On Monday in Minneapolis, Minnesota an unarmed black man called George Floyd was murdered by white police officer Derek Chauvin as three others stood and watched. In yet another example of the institutional racist brutality of the police.
They came after George because he was accused of using a fake ID at a nearby deli. The video of the murder starts with the pig kneeling on George’s neck as he lays on the ground. He remained there for nearly ten minutes as George told him he could not breathe, screamed that they were killing him and cried out for his mother.
Three other cops stood around doing nothing.
Long after George became unresponsive the ambulance arrived, Chauvin didn’t take his knee from the dead man’s neck until he was put on the stretcher by the medics.
The cops later claimed that Floyd “physically resisted”, but of course the CCTV cameras from a shop across the road paint an entirely different picture: that of a calm man’s arrest ending in murder.
The next day, Minneapolis rose up.
What started as a civil protest and march quickly spiralled into the cops raining chemical agents down on protests and deploying SWAT teams to hold barricades.
The next day, Los Angeles and Sacramento amongst others have joined Minnesota in taking a stand against police violence and murder. As I type this, footage of LA police driving through protestors blocking a freeway is being shared on Telegram pages and the live stream from Minneapolis shows the ever-increasing tensions as protestors confront the police line outside the 3rd Precinct cop shop. Tactical squads sit on the roof aiming “riot guns” no doubt packed with a variety of tear gas and bean bags as badge number 3335 and his buddies casual spray people with pepper spray.
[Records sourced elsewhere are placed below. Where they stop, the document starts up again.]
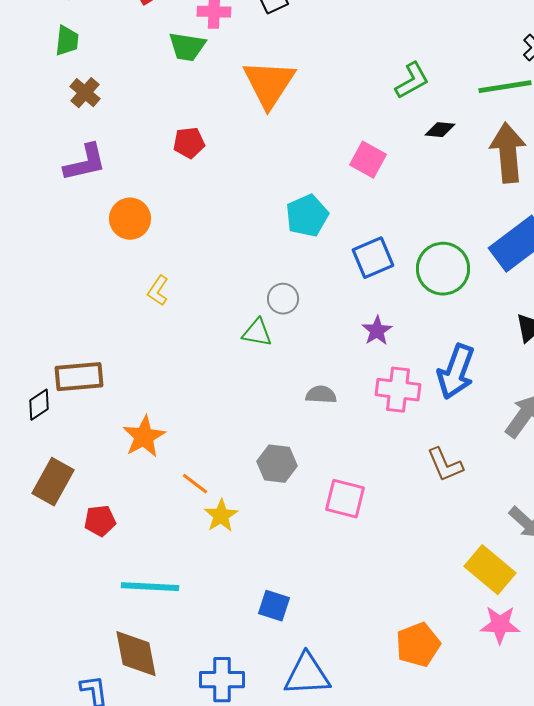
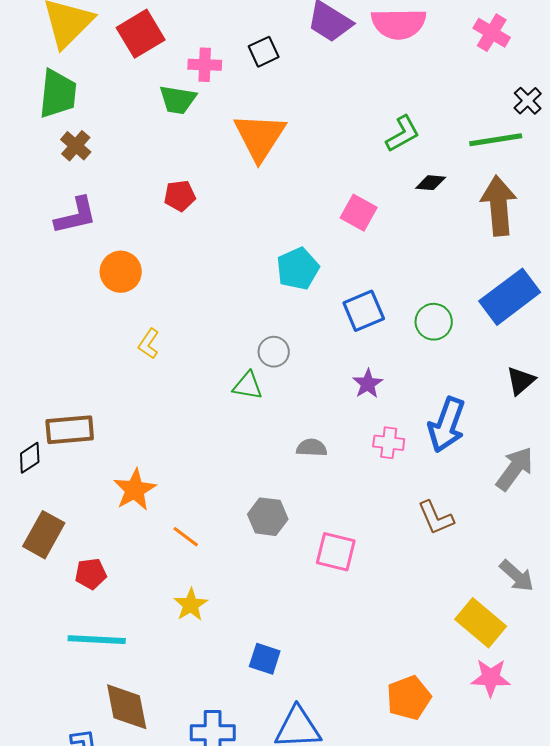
green trapezoid: (67, 41) -> (58, 94), size x1.6
green circle: (443, 269) -> (434, 322), size x0.7
pink cross: (398, 390) -> (389, 443), size x0.7
yellow star: (221, 516) -> (191, 605), moved
cyan line: (150, 587) -> (97, 640), moved

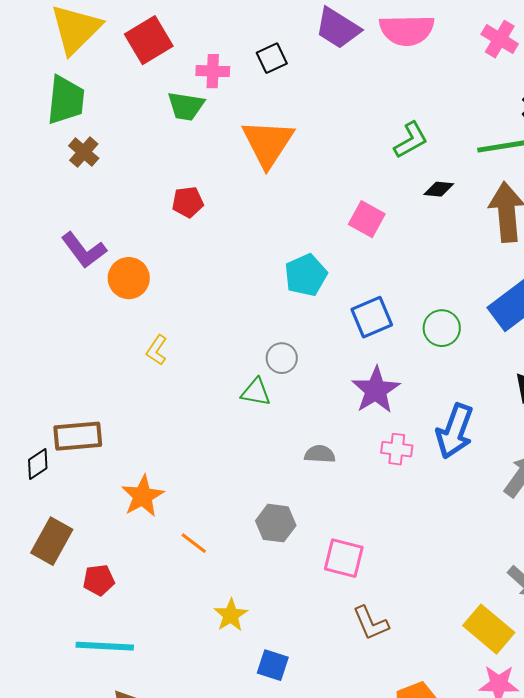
purple L-shape: (76, 216) -> (84, 250), moved, turned 66
purple star: (368, 384) -> (376, 390), size x1.6
brown L-shape: (436, 518) -> (371, 623), moved
yellow star: (191, 605) -> (231, 615), moved

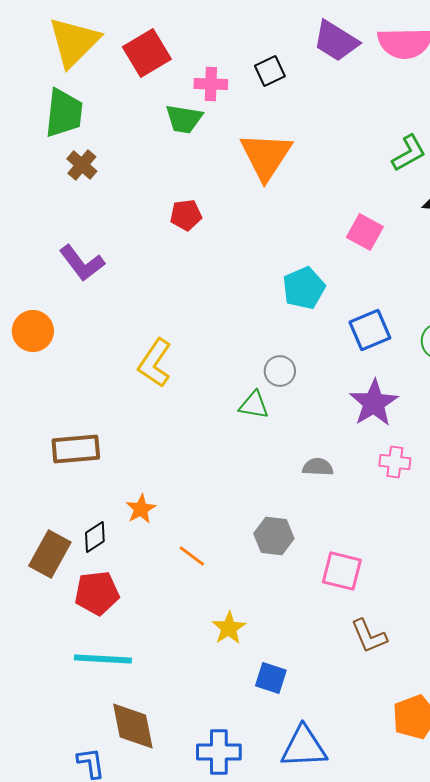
orange circle: (129, 278) -> (33, 331), moved
yellow L-shape: (157, 350) -> (155, 363), size x1.6
black diamond: (38, 464) -> (95, 537), moved
orange star: (143, 496) -> (141, 509), size x0.7
red pentagon: (99, 580) -> (97, 593), size x1.4

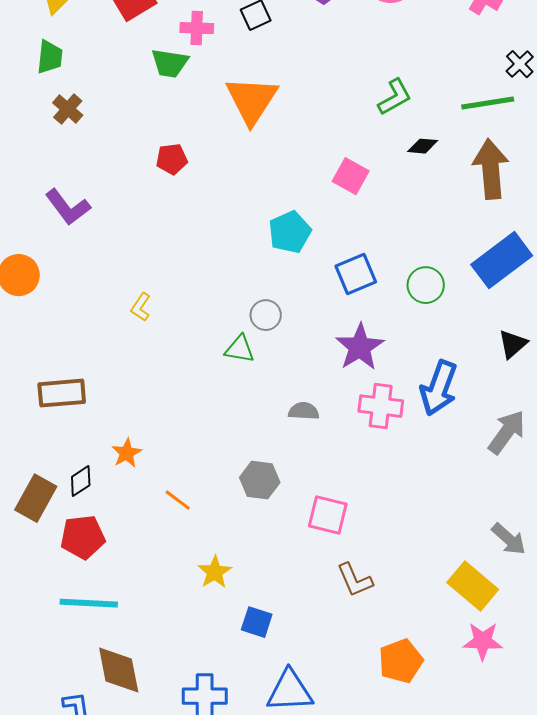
green trapezoid: (64, 113) -> (50, 57), size x0.7
yellow L-shape: (155, 363) -> (141, 307), size x0.6
pink cross: (395, 462) -> (381, 406), size x1.4

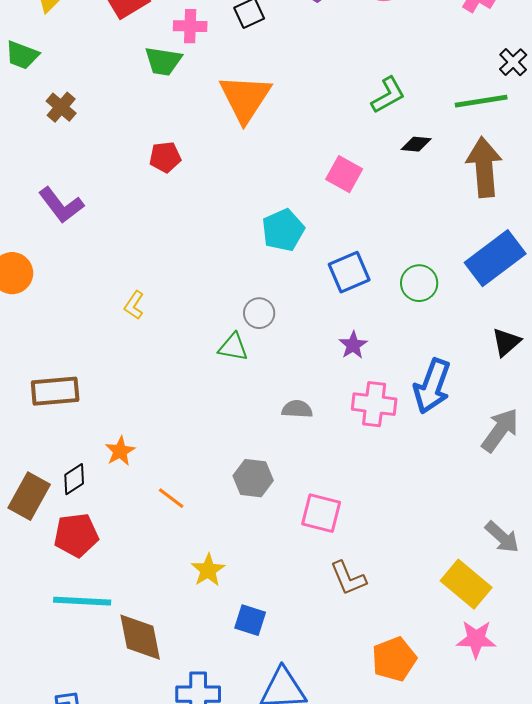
green trapezoid: (50, 57) -> (22, 55), moved, turned 105
purple star: (360, 347) -> (353, 345), size x0.6
brown diamond: (119, 670) -> (140, 637), moved

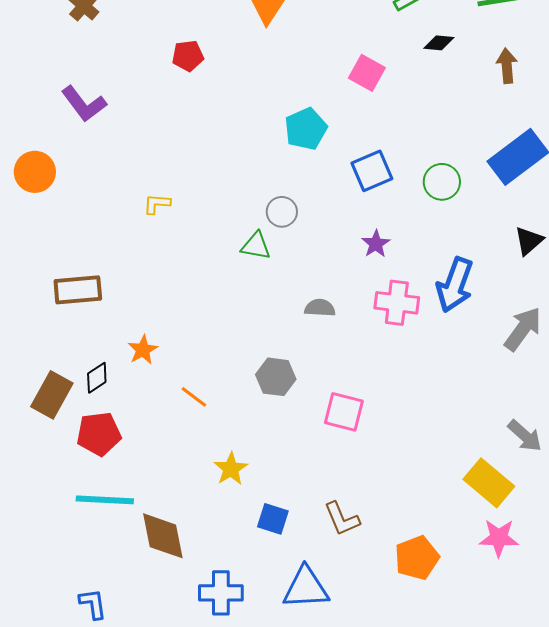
brown arrow: (484, 167) -> (507, 66), size x0.6
yellow L-shape: (134, 305) -> (157, 204), turned 60
brown L-shape: (348, 578) -> (342, 519), moved

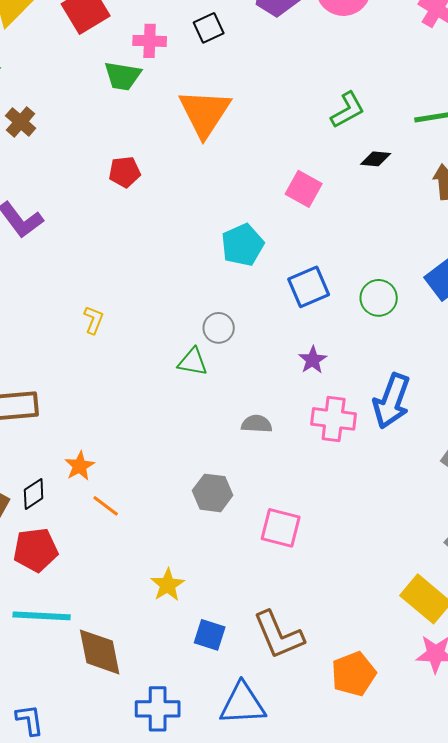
yellow L-shape: (157, 204) -> (94, 320), turned 108
orange line: (194, 397) -> (106, 506), moved
brown L-shape: (342, 519) -> (279, 635), size x1.4

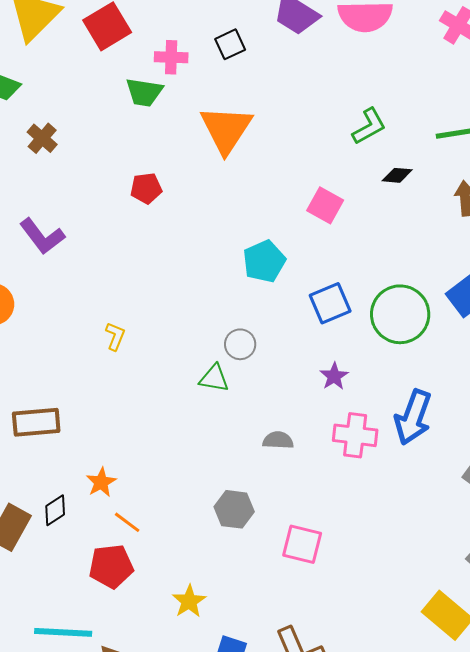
green circle: (379, 298) -> (400, 314), size x1.6
red pentagon: (36, 550) -> (111, 566), moved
Four years ago Minnesota saw similar protests after the murder of Philando Castile. Chauvin, has hired the same attorney who represented Jeronimo Yanez who shot and killed Castile during a traffic stop in St. Paul, Minnesota. Yanez was found not guilty of second-degree manslaughter of course.
The grim reality is that the police, being the weapons of state, are in a constant war with BAME people and the working class, and that institutional racism is rife. The response to the protests calling for justice and accountability are a world away from when just a few weeks ago, when armed anti-lockdown protestors took to several state capital buildings, oozing with threats of violence in an intent to intimidate into capitulation. Those protests saw next to no police response while the unarmed people on the streets these past two days, a diverse array of pissed off locals and grassroots organisers, have come up against cops loaded for bear and ready to bring the boot down.
We saw the same shit go down in 2011, after the murder of Mark Duggan in London, where a peaceful protest march to the Tottenham Police Station in North London was met with police violence, resulting in days of rioting. The visceral language of the oppressed, trapped in a brutally oppressive society used to dismiss the cause of the anger in the first place, any mention of the institutional racism in the police dismissed as IdPol out of hand by class reductionists like it was some magical band-aid you can apply to ignore the fact that racism still runs rife through British society and especially within the bodies which hold authority. It’s little better than the cesspool drivel of racists who blamed multi-cultural Britain or “urban youth” as they like to say. Ignoring of course the fact that there was equal amount of white people involved (especially in Manchester) or the 200 middle-aged EDL who claimed to protect shops while chucking missiles at the cops.
As anarchists, we cannot afford to be so willfully ignorant as our liberal peers who chirp on with their colour blind rhetoric. We live in a time when solidarity all to often given an Astrix and our comrades of BAME backgrounds have near given up in despair.
The working class has no country, no border and on Monday one of us, an unarmed and compliant, was murdered by white cops who thought very little of murdering a black man. The context is important. Remember his name and do not forgive nor forget the jackbooted bastards that killed him nor the horrific racism that pollutes both the American cops and our own.
RIP George Floyd, hope the people of Minneapolis bring you justice.